If you would like to try Whomp' em yourself, I highly recommend it, you can get remakes of the old Nintendo with hundreds of games (including Whomp' em) on Amazon. We purchased a cheaper version like this for about 25 dollars, however there are issues with the controls working correctly on some games and graphic quality seems poor. If you are willing to pay more, Nintendo has made their own remake which is much higher quality. A good middle of the road option that also plays SNES (super Nintendo) games is one of these retro Nintendo systems, which allow you to buy higher quality game boards.
On to the carving
First I edited a screenshot of the boss (picture on left) so that it was appropriate for carving, I used the GIMP open-source graphics editor to clip, improve edges, scale-up and remove color.

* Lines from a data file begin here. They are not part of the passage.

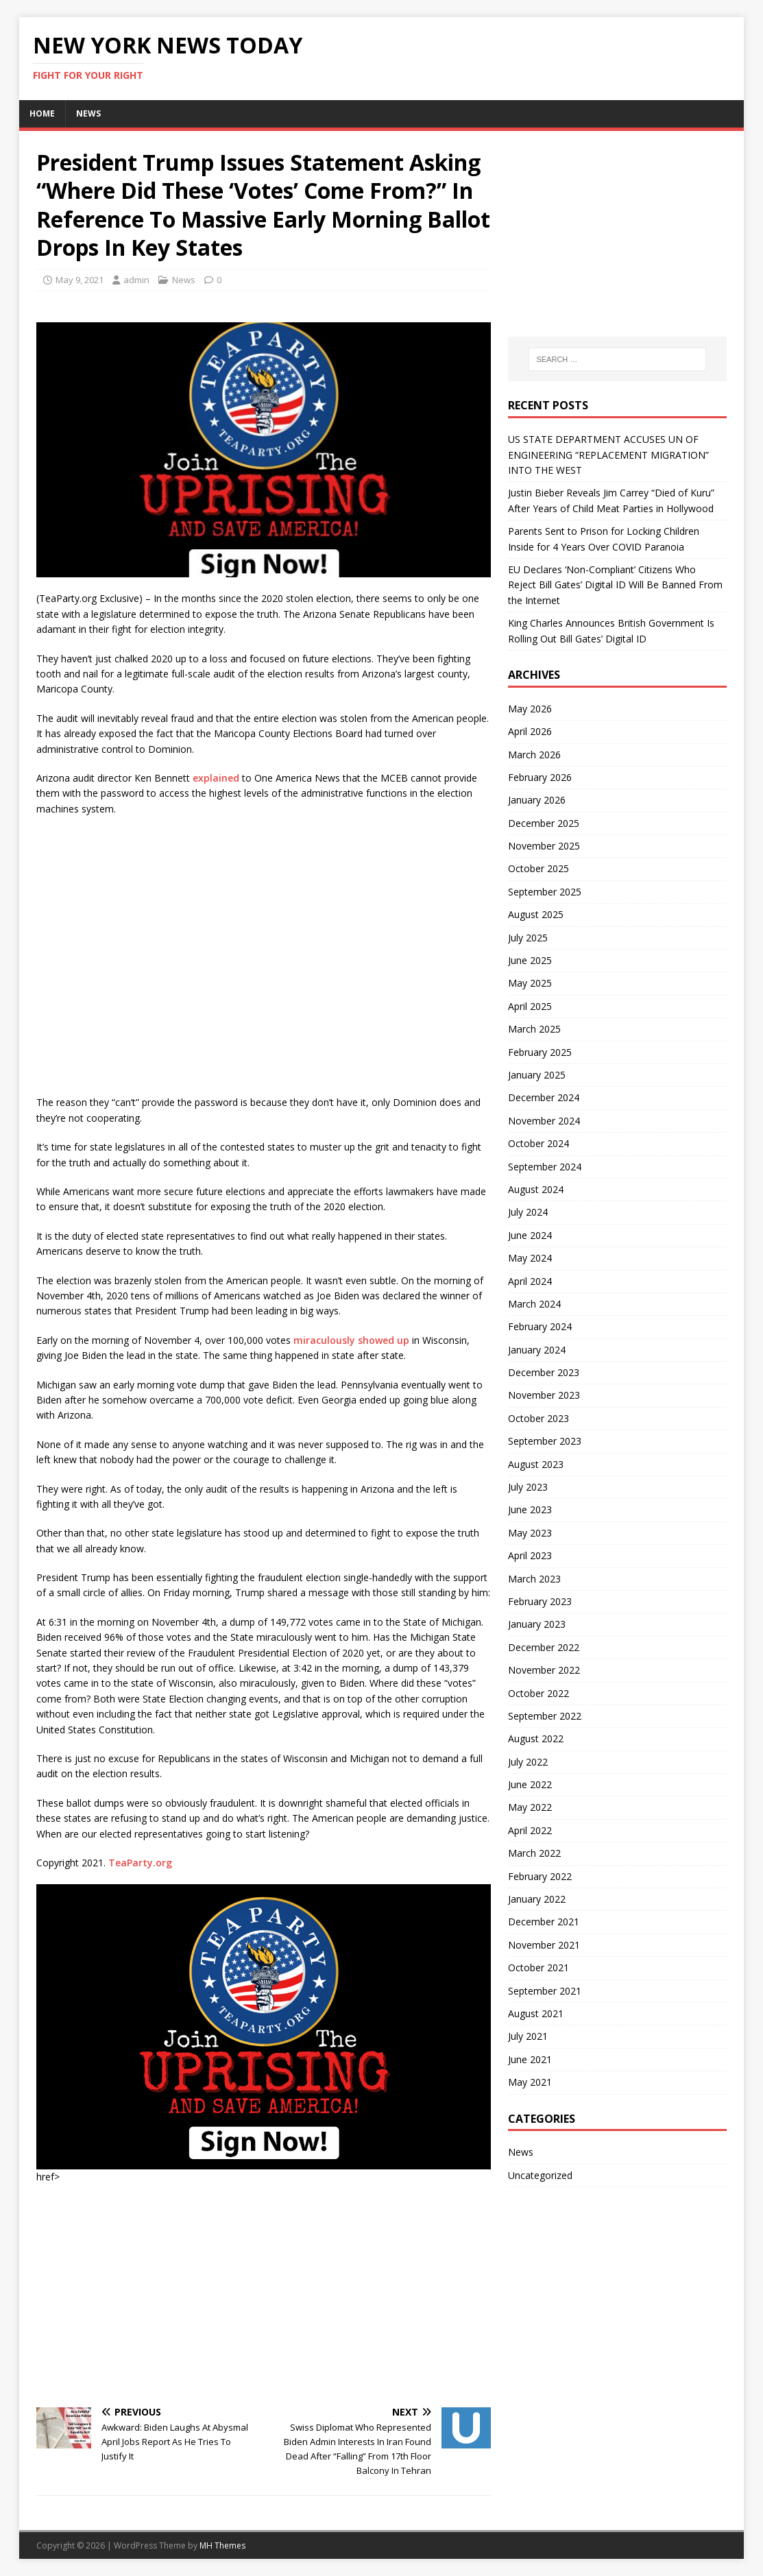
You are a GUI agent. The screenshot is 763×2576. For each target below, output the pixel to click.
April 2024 (530, 1281)
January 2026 (537, 799)
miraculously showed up (351, 1340)
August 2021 (536, 2013)
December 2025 (543, 823)
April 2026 (530, 731)
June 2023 (530, 1509)
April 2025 (530, 1006)
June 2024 (530, 1235)
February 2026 (540, 777)
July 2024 (528, 1211)
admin (136, 280)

Feel free to download and print the final full size image on the right if you want to try this project:
|Edited full size image to carve (click to download)|
I used an old 3/4" pine board that was about 6 1/4" wide by 9 1/4" tall that was exposed to the sun resulting in a darker more golden outer color than the wood beneath. You may have better results with hardwood. The plan was to use the contrast between the outer layer of wood and the wood beneath to help make the carving "pop".
Removable spray adhesive
was used to hold the image to the wood during the carving. This is similar to how I do scroll saw work if using a printed template but was the first time I've tried it with power carving, it worked well although the adhesive and paper can sometimes clog the burrs but is easily removed.
I recommend carving most of the project with a Kutzall extreme flame burr
for quick material removal, probably the best bit you can get for this type of carving. I use around 20,000 RPM and a flex shaft
attachment for better control. Any rotary tool should work, if you are looking and able to spend more I would recommend a Dremel 4000
kit, but use what you have.
|Glue drawing down with spray adhesive|
|Rough carving outline|
I decided to relief carve the white areas but it might look nice the other way too.

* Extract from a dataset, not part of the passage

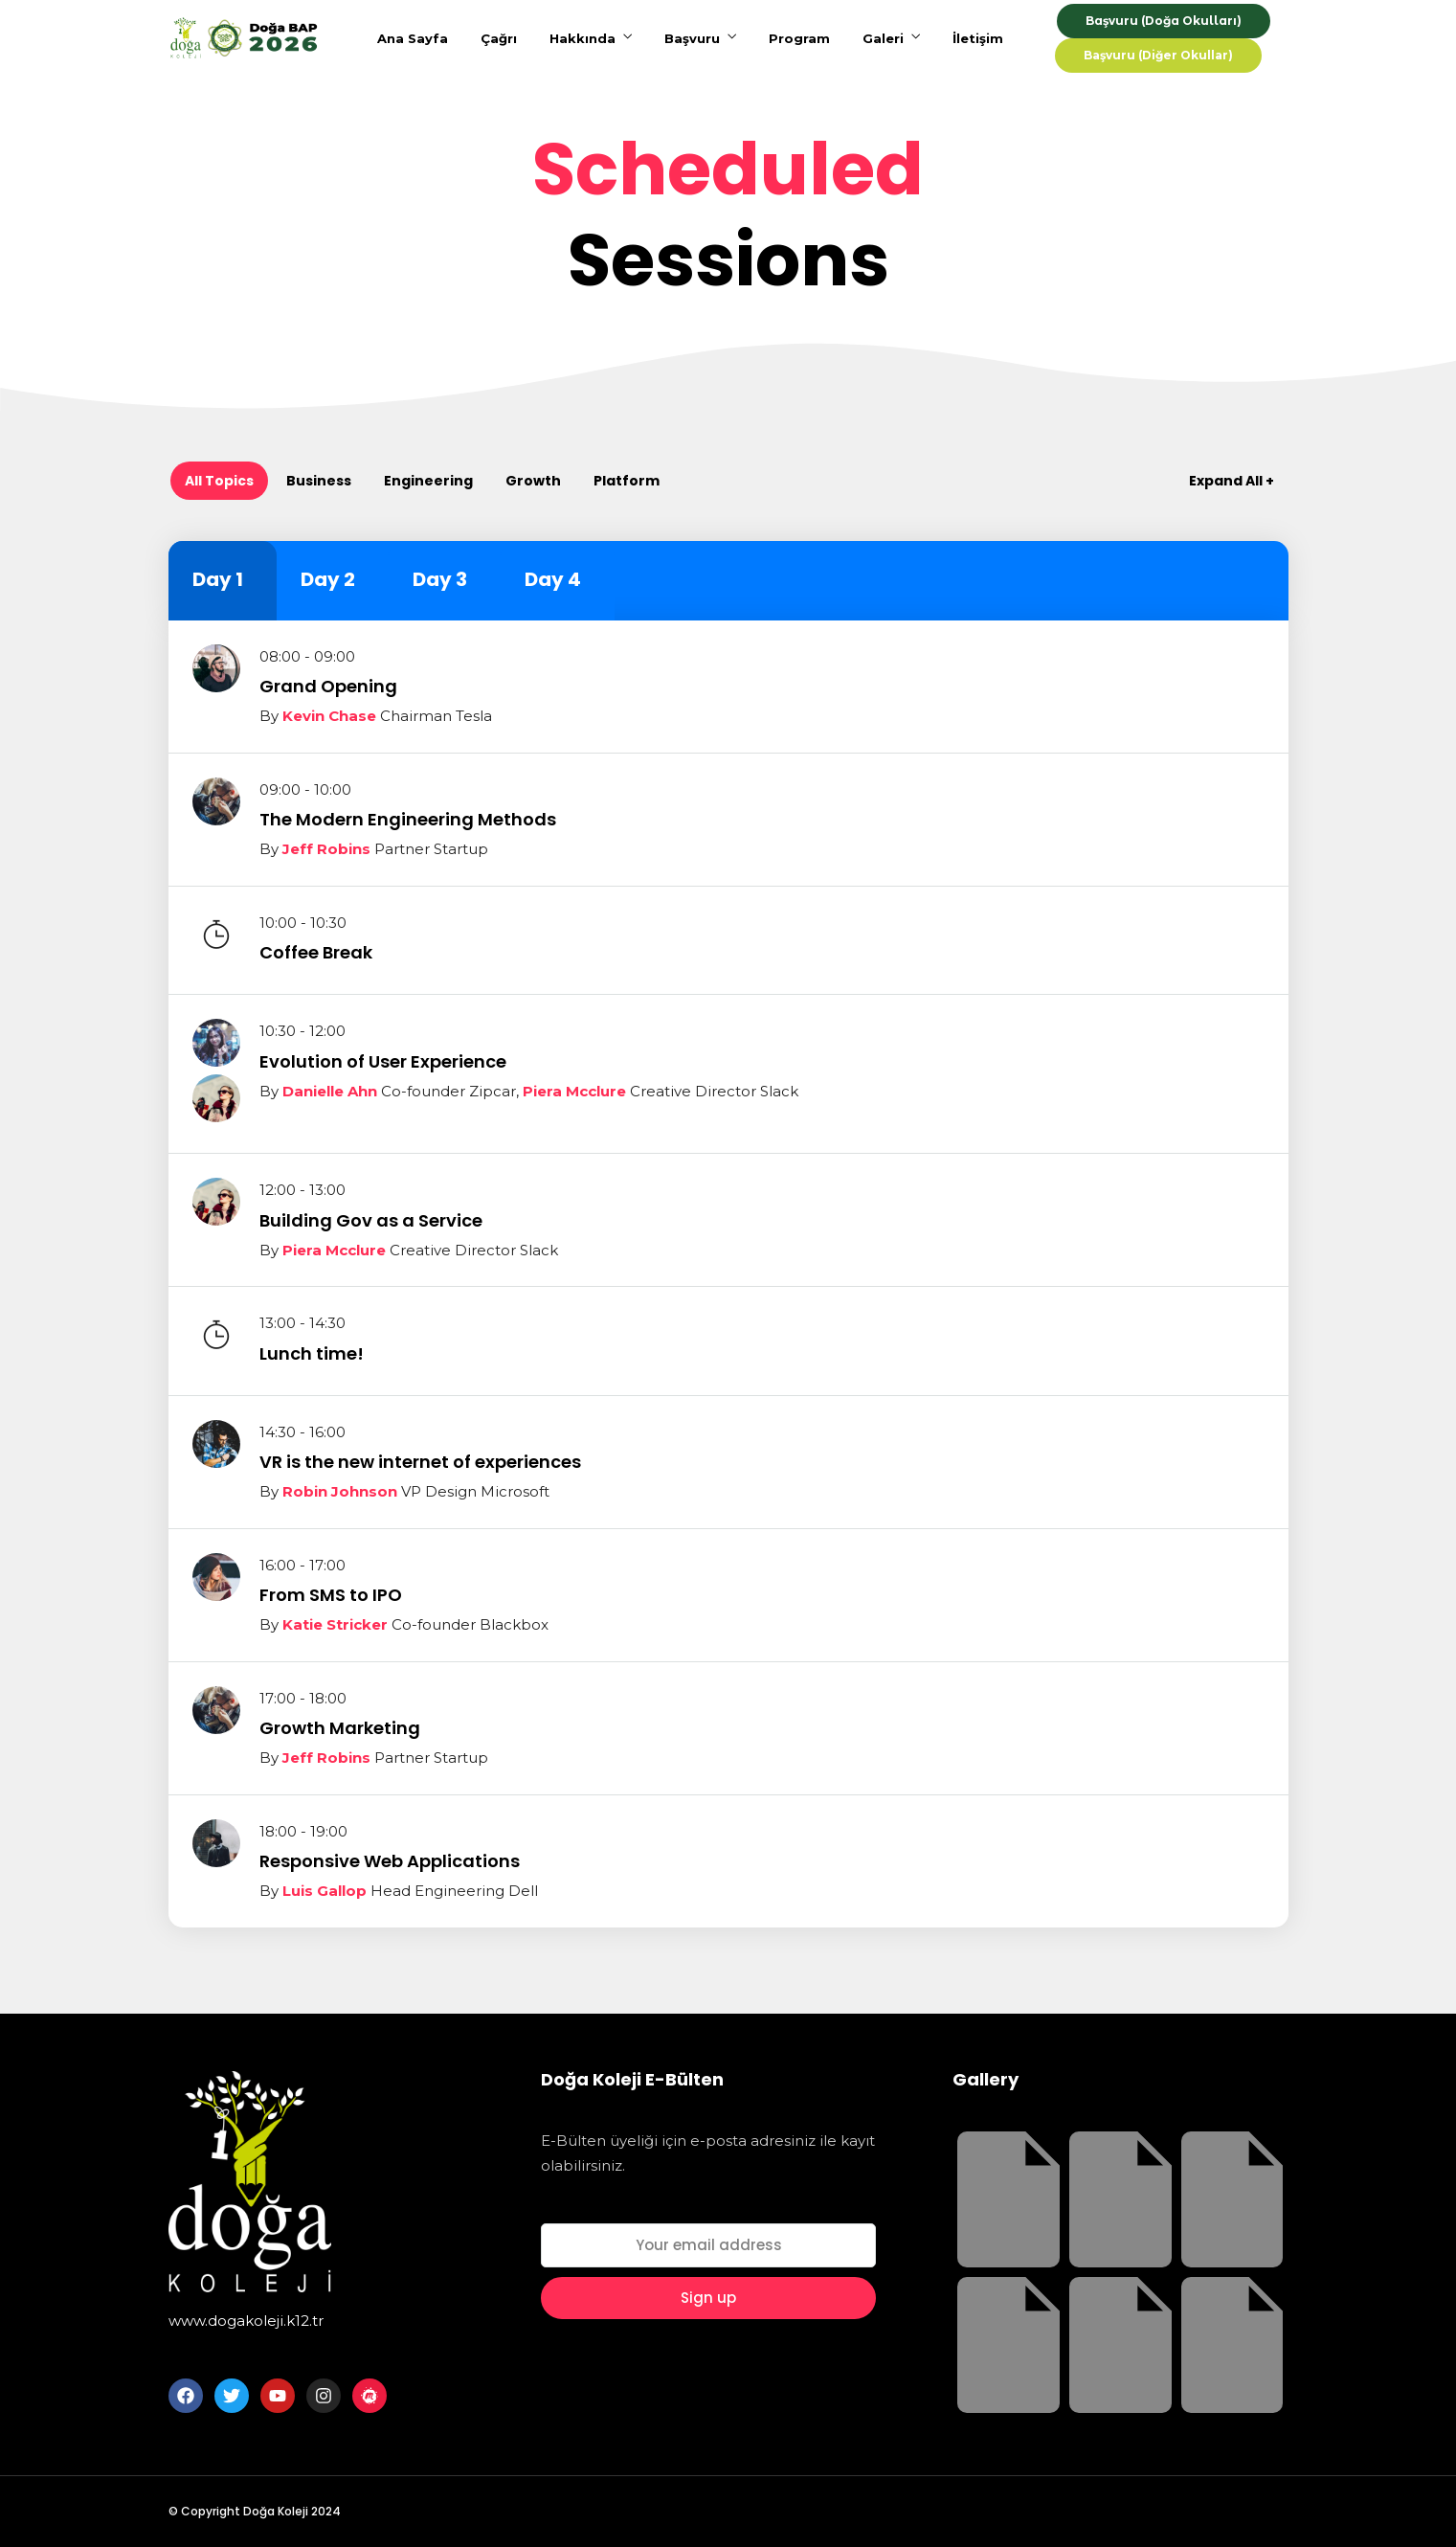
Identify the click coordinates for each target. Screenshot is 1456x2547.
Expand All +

|I had an accident with the burr running over the carving, keep a firm grip and be careful!|
|Roughed out with flame burr|
Clean up the carving and slightly undercut outer edges. I used a a ball bit like this
to smooth and clean most of the surface, another really useful bit is a dovetail
for undercutting the edges of a relief carving and for smoothing flat surfaces, I also used sanding drums and a flat chisel to flatten out the backdrop areas.
After most of the clean up was done I removed the glued down drawing to expose the sun-stained pine.
Overall this was a lot of fun and really forgiving. If you are just getting into power carving this sort of project is perfect.
I'll finish it up with a thin amount of satin clear coat
to seal the wood from moisture and protect it.
Looking back, I would feather out the interior reliefs more. This carving would also look nice if painted.